# ABOUT THIS EXERCISE:
All of the records listed below should be retyped exactly.

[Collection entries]
◆ ◆ ◆

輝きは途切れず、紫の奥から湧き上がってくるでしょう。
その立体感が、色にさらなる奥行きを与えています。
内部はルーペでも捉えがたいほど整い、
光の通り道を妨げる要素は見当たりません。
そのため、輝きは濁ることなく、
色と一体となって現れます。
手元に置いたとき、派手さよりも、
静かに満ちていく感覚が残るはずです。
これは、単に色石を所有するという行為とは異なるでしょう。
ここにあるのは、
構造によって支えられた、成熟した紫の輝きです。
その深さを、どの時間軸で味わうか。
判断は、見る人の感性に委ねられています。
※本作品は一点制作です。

◆ ◆ ◆

# RESPONSE AREA:
輝きは途切れず、紫の奥から湧き上がってくるでしょう。
その立体感が、色にさらなる奥行きを与えています。
内部はルーペでも捉えがたいほど整い、
光の通り道を妨げる要素は見当たりません。
そのため、輝きは濁ることなく、
色と一体となって現れます。
手元に置いたとき、派手さよりも、
静かに満ちていく感覚が残るはずです。
これは、単に色石を所有するという行為とは異なるでしょう。
ここにあるのは、
構造によって支えられた、成熟した紫の輝きです。
その深さを、どの時間軸で味わうか。
判断は、見る人の感性に委ねられています。
※本作品は一点制作です。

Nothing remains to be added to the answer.